In this video, we’re gonna look at solving quadratic inequalities. First, we’ll
take a simple approach of looking at the graphs, but then we’ll take an algebraic approach. If you can find roots of quadratics or solve quadratic equations already, then
you can do this. But you do need to present your working out carefully to avoid making a common
mistake near the end. Let’s take a look at some questions now.

So question one then. Using the graph, find the values of 𝑥 for
which 𝑓 of 𝑥 is greater than or equal to zero. And we’re given that 𝑓 of 𝑥 is
equal to minus 𝑥 squared plus five 𝑥. And we’re also given the graph which shows 𝑦
equals 𝑓 of 𝑥, which actually maps out that quadratic. So this is a symmetrical
parabola, cuts the 𝑥-axis at zero and five, and also cuts the 𝑦-axis at
zero. So we’ve gotta find out when 𝑓 of 𝑥 is greater than zero; in other words, when
the 𝑦-coordinate is greater than or equal to zero.

So with 𝑦 equals 𝑓 of 𝑥, and we’re looking for when 𝑓 of 𝑥
is greater than or equal to zero, we’re really- we’re looking for are all the points on that
curve where the 𝑦-coordinate is greater than or equal to zero. Well here at zero and
here at five on the 𝑥-axis, the 𝑦-coordinate is zero. And on all these points on the curve in between, the 𝑦-coordinate is greater than zero. So that’s the region that we’re interested in. So we wanna know the 𝑥-coordinates that generate those. Well zero,
five, everything in between in terms of the 𝑥-coordinate, so from zero to five, and everything outside that region. So bigger than five onwards or less than zero
onwards down to negative infinity, that’s not included in our region because these parts of the
curve are not greater than or equal to zero. So we could write that like this, zero is less than or equal to 𝑥 is less
than or equal to five.

But we could also write it in interval format. So the critical values are zero
and five. That’s either end of the interval. Now zero is included, so we need to clu- include a
square bracket at the end. And five is included, so we put the square brackets around that end. So
that’s in interval format. So we could also put it in set notation. So we’ve got the set of
𝑥 such that 𝑥 is a real number between zero and five. So the process then was to have a look at the graph and identify all the
points on the graph which match the criteria that we’re looking for. In this case, it was
𝑓 of 𝑥 is greater than or equal to zero.

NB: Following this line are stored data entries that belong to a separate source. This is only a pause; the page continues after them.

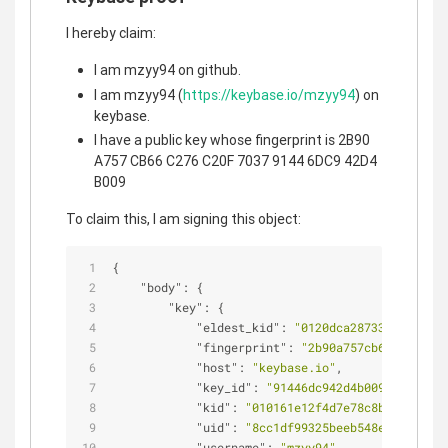
I hereby claim:
I am mzyy94 on github.
I am mzyy94 (
https://keybase.io/mzyy94
) on
keybase.
I have a public key whose fingerprint is 2B90
A757 CB66 C276 C20F 7037 9144 6DC9 42D4
B009
To claim this, I am signing this object:
{
"body"
: {
"key"
: {
"eldest_kid"
: 
"0120dca287337df6a3337
"fingerprint"
: 
"2b90a757cb66c276c20f
"host"
: 
"keybase.io"
,
"key_id"
: 
"91446dc942d4b009"
,
"kid"
: 
"010161e12f4d7e78c8b639b7d80a
"uid"
: 
"8cc1df99325beeb548ea93daf142
"username"
: 
"mzyy94"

So it’s then a question of finding
which 𝑥-coordinates match the criteria and which 𝑥-coordinates don’t
match that criteria, and then just kind of summarising that in one of these formats: the
appropriate format whether it’s the inequality format, the interval format, or the set format
depending on what the question asks for.

Okay, let’s move on to the next question then. And we’ve got to use the graph to find the values of 𝑥 for which
𝑓 of 𝑥 is greater than zero, so strictly greater than, not equal to zero. Well in this case, at 𝑥 equals one, we’ve got a 𝑦-coordinate
of zero, so 𝑓 of 𝑥 is equal to zero. So that’s not gonna be in the region
we’re looking for. And when 𝑥 is four, we’ve got a 𝑦-coordinate of
zero or 𝑓 of 𝑥 equals zero. So that again is not gonna be in the region that we’re
looking for. However, when 𝑓 of 𝑥 is greater than zero; that’s all of these points
up here on the graph and going off into infinity in that direction, and then all of these
points up here on the graph and going off into infinity in that direction.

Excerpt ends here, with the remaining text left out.